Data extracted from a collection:
BEGIN

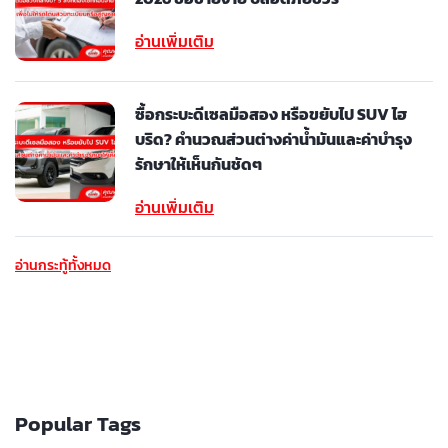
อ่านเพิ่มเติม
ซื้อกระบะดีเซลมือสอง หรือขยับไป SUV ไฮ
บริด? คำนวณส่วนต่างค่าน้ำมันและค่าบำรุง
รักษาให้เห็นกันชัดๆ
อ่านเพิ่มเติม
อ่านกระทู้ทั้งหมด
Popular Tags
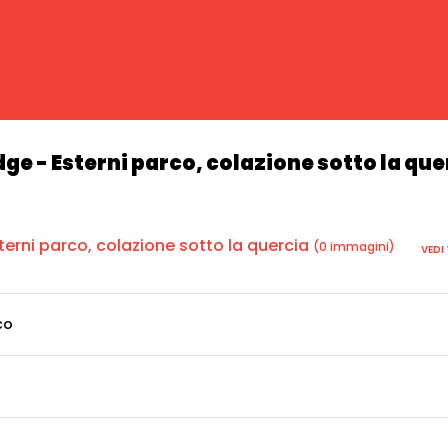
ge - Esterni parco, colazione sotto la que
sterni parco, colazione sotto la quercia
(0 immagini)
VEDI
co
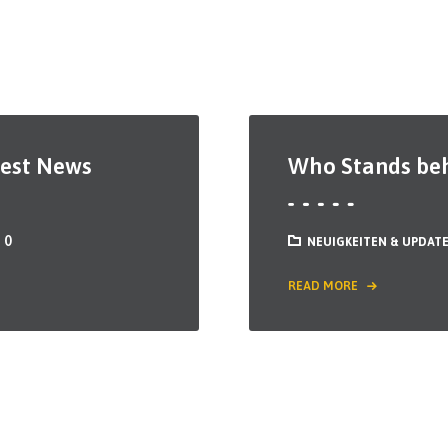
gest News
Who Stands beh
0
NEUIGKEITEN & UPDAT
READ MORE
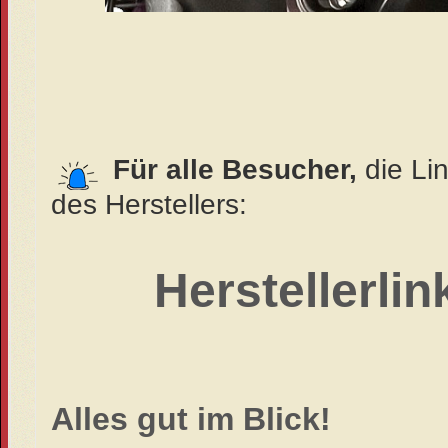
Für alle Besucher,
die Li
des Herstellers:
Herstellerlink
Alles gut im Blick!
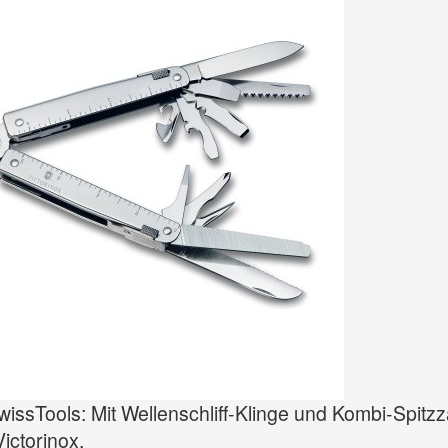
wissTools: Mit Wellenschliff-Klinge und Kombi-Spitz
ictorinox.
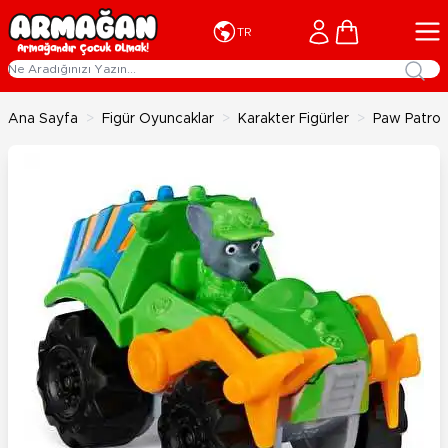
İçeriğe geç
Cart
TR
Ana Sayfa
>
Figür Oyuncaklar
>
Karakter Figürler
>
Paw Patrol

END
BEGIN

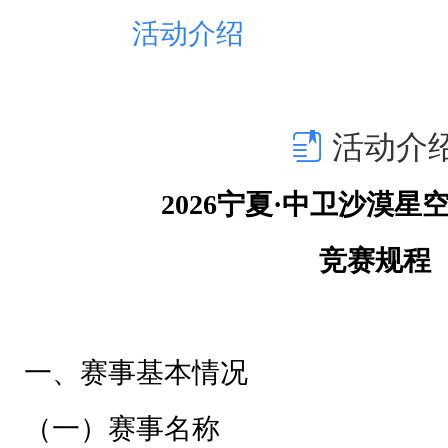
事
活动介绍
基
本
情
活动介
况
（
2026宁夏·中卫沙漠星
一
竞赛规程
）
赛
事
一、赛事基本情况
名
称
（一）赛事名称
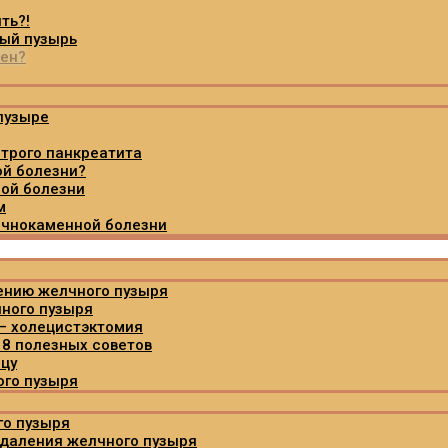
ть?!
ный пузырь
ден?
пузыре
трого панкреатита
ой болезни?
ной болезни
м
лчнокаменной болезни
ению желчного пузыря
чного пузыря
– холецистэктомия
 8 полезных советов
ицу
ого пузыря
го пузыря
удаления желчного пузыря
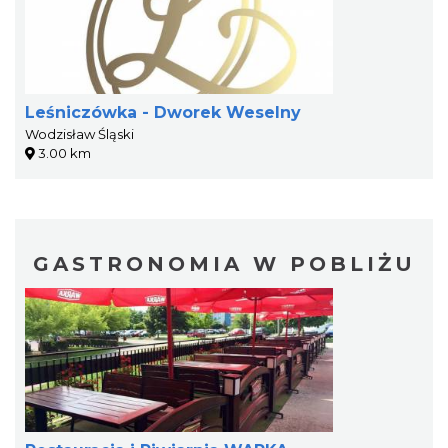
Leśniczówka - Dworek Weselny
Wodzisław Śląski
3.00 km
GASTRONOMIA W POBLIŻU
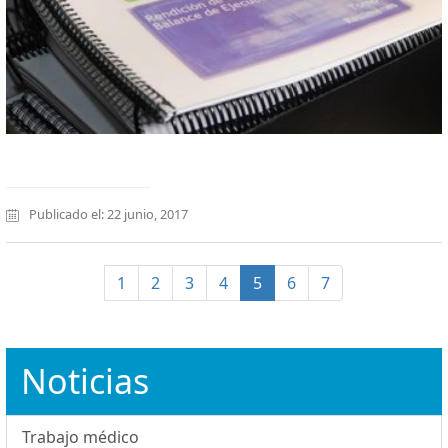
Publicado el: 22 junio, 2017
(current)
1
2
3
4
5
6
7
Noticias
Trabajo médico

END
BEGIN

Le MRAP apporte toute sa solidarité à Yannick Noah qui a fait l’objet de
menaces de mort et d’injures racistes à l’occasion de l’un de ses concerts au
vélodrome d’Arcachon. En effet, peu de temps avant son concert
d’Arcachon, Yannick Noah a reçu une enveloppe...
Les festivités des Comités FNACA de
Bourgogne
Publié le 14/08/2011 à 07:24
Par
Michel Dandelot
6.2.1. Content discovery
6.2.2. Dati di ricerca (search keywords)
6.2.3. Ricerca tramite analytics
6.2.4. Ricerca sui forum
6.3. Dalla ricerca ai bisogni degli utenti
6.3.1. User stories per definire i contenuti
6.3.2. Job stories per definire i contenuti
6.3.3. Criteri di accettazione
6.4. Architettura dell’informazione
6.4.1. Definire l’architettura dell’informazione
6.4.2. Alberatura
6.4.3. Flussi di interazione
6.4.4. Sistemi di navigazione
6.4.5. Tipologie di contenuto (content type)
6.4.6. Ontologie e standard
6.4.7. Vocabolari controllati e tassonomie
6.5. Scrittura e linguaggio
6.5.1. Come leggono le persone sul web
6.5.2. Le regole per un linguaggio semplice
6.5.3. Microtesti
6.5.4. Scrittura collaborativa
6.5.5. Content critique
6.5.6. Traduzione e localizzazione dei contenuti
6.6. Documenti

END

◆ **Problem statement**
What lines in the entries contain "linguaggio"? Report each one by copying it.

◆ **Exercise solution**
6.5. Scrittura e linguaggio
6.5.2. Le regole per un linguaggio semplice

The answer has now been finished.